Problem to solve
Using the material below, tally each line with the string "cùng" and report only the total.

Records for this exercise
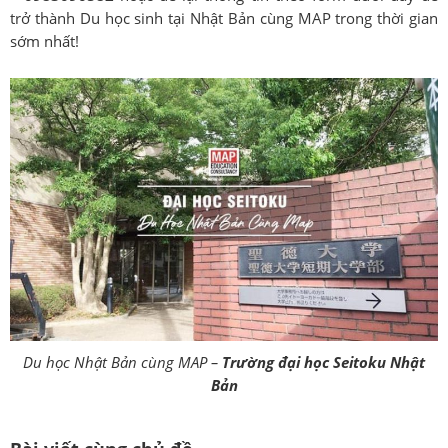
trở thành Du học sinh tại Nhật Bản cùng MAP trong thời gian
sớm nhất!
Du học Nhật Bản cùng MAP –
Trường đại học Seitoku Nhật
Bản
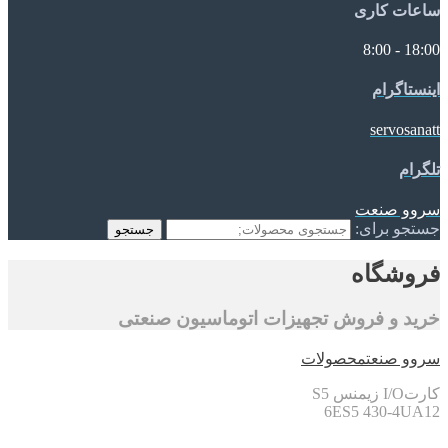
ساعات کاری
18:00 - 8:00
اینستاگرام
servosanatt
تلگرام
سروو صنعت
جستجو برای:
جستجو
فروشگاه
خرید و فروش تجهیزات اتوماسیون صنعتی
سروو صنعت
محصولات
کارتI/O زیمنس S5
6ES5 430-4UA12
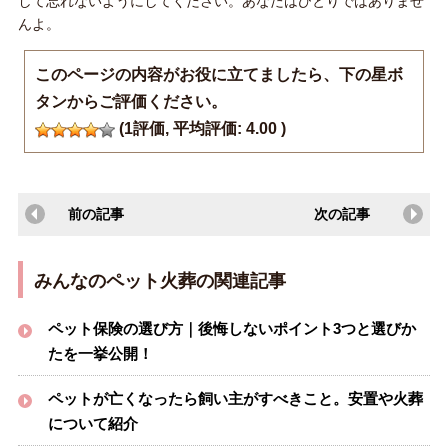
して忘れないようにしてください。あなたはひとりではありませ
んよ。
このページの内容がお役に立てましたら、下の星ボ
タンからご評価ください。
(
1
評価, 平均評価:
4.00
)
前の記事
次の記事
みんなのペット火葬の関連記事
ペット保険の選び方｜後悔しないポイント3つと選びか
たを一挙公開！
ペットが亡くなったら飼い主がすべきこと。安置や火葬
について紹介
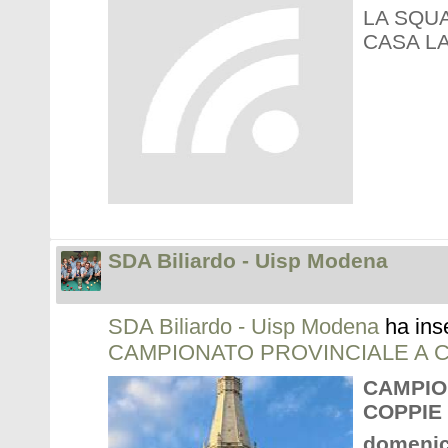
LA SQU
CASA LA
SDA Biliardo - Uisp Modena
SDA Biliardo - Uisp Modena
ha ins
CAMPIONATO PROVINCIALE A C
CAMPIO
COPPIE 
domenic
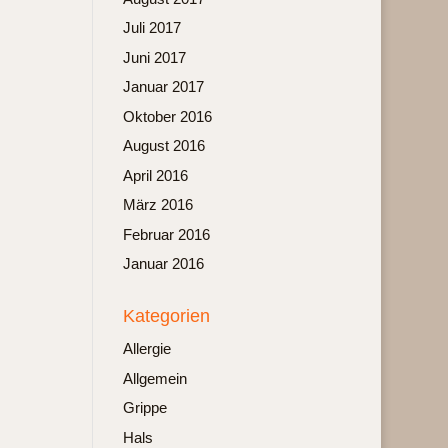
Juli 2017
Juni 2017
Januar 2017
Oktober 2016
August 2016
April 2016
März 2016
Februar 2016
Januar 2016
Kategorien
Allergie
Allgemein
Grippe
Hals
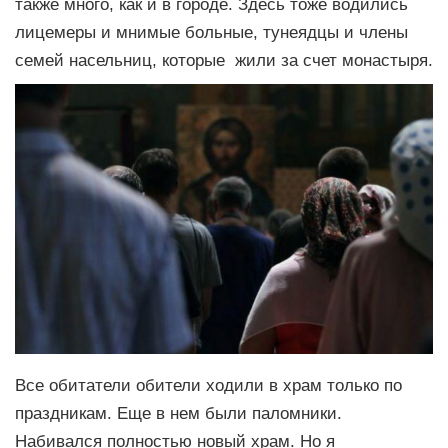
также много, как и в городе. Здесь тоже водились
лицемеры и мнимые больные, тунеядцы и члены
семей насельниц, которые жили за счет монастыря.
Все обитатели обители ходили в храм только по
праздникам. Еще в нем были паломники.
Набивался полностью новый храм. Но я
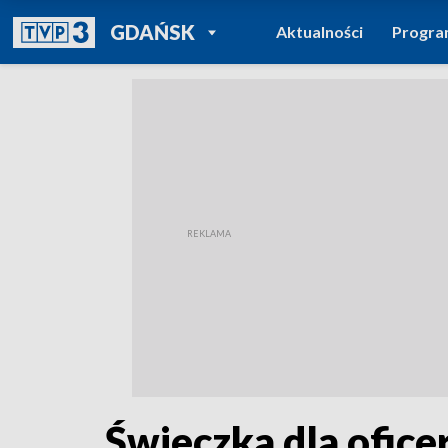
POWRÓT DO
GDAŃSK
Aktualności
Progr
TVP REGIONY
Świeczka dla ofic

---

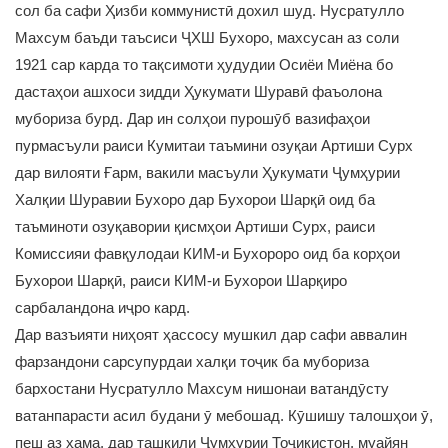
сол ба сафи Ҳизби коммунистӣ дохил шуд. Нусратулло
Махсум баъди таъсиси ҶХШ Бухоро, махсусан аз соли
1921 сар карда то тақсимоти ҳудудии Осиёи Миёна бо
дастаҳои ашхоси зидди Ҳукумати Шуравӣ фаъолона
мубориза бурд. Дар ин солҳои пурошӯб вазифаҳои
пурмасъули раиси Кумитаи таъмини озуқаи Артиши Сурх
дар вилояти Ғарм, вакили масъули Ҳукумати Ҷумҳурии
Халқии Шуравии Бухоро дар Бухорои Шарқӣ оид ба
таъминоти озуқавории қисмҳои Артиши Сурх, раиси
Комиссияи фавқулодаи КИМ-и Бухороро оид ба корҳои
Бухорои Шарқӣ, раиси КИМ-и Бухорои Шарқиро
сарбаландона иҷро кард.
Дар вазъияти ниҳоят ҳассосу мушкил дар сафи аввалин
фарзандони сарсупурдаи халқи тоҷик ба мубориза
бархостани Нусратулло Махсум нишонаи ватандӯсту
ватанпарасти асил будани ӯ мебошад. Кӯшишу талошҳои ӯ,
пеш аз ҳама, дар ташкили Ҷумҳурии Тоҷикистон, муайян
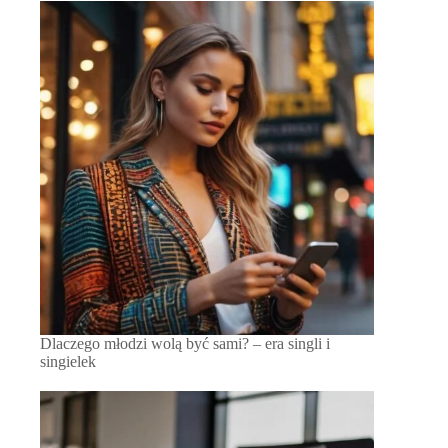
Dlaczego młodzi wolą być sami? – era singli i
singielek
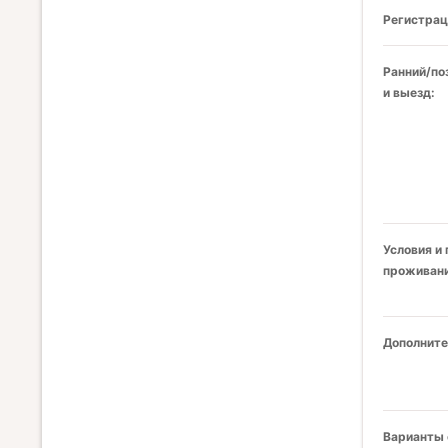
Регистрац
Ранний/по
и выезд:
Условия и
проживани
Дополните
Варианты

Solved problem
2